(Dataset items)
____

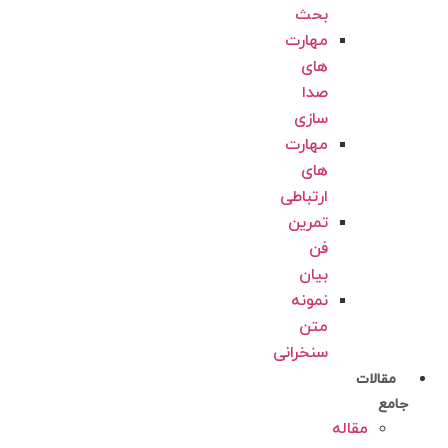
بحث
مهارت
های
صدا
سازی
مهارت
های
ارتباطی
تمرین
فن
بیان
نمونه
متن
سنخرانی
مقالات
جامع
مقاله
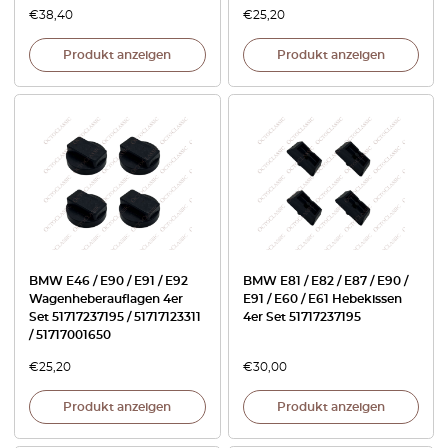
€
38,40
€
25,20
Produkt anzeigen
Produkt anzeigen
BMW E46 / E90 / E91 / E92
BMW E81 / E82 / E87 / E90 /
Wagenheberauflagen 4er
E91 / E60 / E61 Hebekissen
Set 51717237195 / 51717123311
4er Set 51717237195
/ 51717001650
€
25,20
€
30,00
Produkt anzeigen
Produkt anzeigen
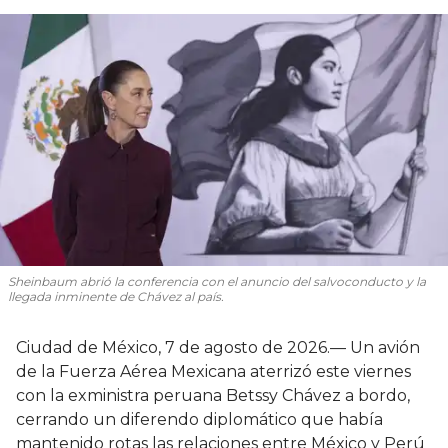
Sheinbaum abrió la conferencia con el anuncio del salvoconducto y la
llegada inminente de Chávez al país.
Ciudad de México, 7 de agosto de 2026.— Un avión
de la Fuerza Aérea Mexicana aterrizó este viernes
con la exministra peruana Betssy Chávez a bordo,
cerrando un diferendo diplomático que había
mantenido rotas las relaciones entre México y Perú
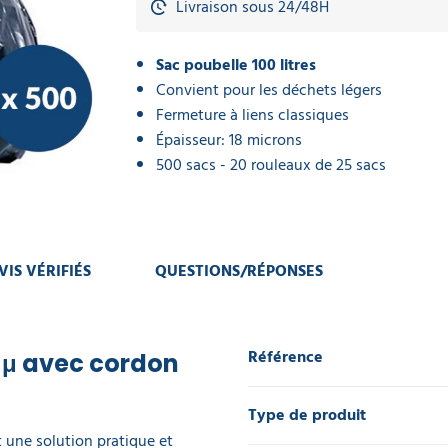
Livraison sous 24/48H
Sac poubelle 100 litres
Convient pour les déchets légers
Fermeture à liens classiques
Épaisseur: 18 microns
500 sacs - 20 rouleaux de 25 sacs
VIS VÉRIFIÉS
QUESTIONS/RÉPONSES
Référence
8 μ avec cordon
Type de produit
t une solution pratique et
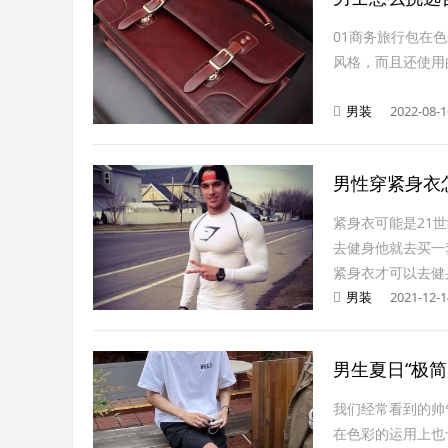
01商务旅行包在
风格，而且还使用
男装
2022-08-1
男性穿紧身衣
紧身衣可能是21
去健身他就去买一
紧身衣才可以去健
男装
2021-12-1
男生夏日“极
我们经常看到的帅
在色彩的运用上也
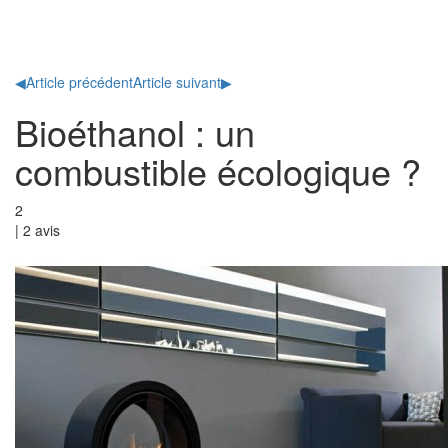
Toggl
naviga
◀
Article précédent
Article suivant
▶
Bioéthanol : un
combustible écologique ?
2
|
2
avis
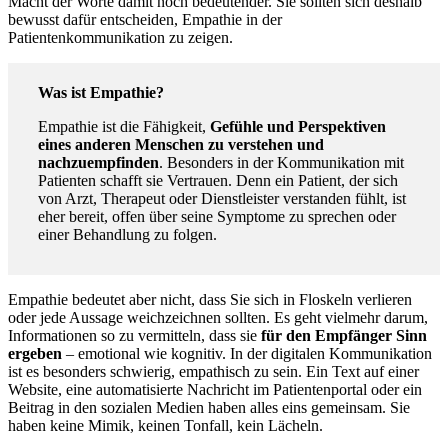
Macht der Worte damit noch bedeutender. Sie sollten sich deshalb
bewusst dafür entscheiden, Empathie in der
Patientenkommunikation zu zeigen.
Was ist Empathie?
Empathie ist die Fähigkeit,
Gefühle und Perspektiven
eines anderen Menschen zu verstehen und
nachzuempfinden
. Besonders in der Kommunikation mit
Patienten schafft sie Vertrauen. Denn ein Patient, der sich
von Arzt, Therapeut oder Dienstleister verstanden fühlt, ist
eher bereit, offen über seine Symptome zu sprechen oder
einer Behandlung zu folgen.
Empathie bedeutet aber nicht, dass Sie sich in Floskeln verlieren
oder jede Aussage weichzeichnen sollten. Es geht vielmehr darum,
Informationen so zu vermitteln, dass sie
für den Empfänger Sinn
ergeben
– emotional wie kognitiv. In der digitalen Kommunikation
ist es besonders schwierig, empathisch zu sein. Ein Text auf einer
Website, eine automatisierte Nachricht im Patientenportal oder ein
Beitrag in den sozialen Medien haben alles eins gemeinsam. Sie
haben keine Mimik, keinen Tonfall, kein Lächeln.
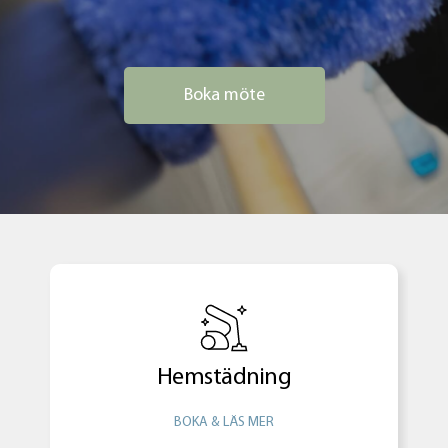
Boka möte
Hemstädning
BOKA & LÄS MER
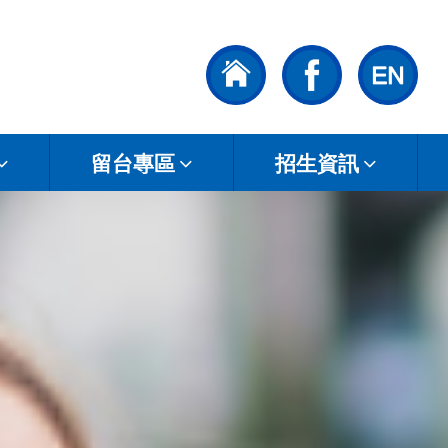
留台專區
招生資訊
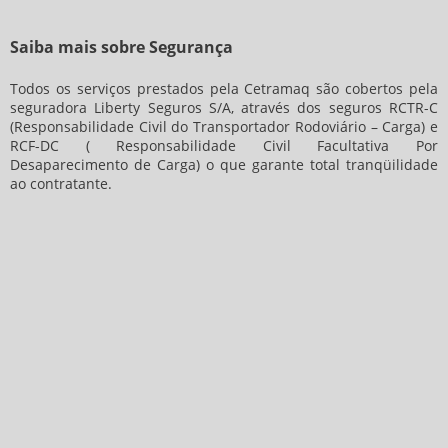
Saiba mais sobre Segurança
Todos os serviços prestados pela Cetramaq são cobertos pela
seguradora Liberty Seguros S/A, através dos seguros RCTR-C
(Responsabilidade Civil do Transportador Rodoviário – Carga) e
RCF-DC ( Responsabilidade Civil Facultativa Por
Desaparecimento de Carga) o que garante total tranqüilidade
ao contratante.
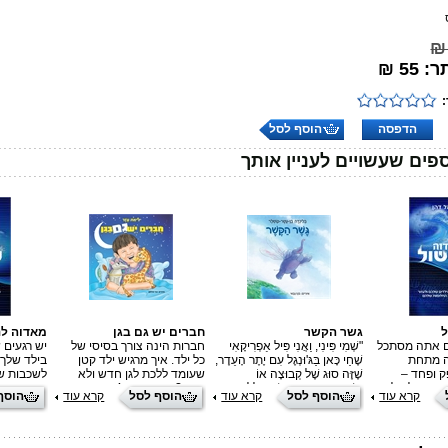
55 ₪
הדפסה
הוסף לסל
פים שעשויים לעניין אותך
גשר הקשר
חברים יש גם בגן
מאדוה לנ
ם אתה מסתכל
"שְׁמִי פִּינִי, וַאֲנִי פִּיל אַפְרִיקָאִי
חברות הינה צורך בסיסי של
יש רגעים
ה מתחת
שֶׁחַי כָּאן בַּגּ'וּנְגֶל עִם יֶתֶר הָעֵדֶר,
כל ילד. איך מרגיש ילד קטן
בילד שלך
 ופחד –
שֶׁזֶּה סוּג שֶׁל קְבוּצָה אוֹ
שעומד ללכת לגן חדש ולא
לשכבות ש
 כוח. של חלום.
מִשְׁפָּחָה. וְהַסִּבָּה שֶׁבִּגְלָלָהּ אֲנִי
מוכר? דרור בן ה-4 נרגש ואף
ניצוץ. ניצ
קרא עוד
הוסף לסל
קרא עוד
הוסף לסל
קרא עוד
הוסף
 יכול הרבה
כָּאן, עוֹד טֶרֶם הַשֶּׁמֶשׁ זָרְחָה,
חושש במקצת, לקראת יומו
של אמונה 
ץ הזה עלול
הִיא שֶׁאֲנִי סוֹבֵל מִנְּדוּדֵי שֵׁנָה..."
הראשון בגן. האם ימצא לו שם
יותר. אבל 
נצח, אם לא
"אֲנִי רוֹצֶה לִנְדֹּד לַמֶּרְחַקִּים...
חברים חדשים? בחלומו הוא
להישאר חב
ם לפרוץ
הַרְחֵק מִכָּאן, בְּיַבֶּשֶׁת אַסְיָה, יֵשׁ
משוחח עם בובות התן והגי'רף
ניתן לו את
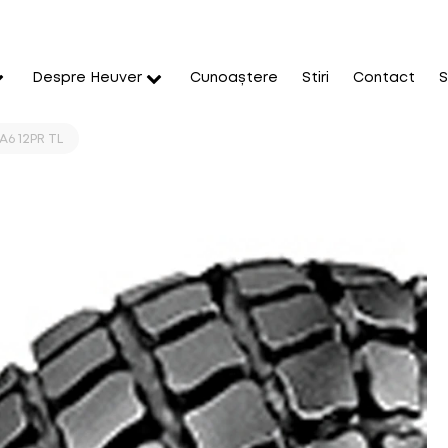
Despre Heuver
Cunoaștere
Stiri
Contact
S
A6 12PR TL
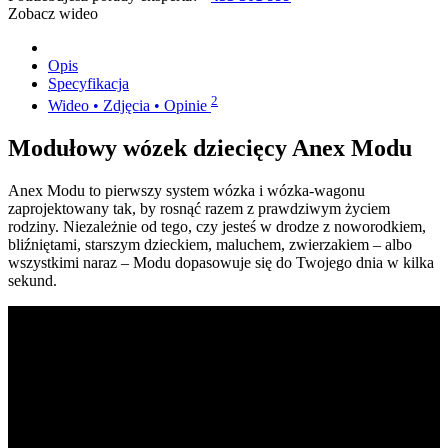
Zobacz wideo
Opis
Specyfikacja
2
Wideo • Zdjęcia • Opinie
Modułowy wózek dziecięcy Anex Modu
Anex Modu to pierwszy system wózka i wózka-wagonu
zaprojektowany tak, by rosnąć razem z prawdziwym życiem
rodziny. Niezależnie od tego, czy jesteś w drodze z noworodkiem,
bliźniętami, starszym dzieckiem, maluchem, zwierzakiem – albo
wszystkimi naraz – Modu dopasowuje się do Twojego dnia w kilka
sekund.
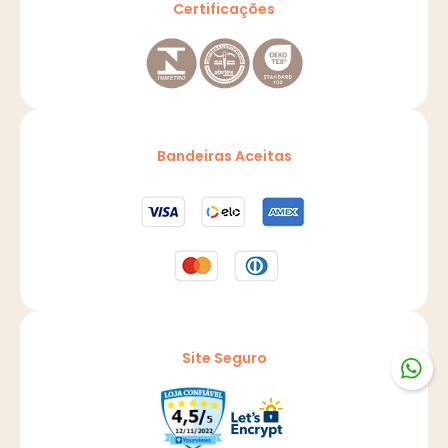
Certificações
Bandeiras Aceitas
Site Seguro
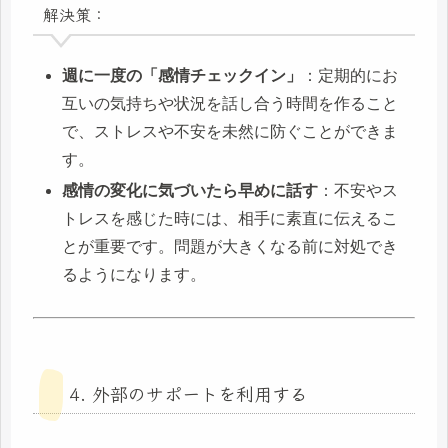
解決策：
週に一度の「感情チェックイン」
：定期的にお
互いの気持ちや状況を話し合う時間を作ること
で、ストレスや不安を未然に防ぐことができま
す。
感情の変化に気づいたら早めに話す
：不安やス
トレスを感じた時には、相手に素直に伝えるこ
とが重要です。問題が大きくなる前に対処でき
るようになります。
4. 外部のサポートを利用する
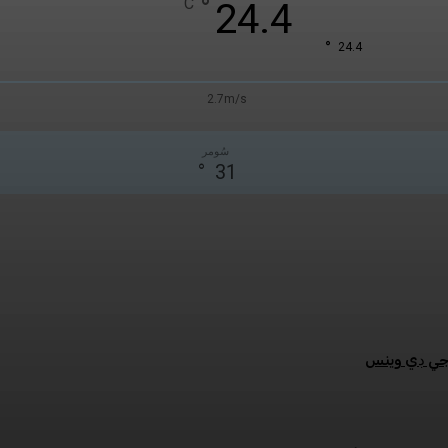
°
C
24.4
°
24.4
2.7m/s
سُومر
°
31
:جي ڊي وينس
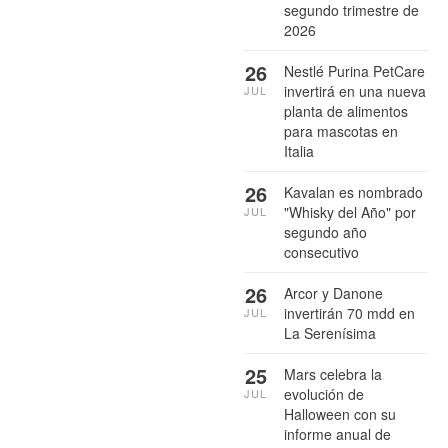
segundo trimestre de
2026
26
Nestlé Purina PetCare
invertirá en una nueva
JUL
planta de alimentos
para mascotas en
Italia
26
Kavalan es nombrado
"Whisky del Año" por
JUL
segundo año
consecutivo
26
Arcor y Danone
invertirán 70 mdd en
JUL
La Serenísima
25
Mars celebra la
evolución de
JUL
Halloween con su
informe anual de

____

**WHAT YOU NEED TO DO:** Take each line above that holds the string "dass" and copy it.

**RESULT OF THE EXERCISE:**
Empathie bedeutet aber nicht, dass Sie sich in Floskeln verlieren
Informationen so zu vermitteln, dass sie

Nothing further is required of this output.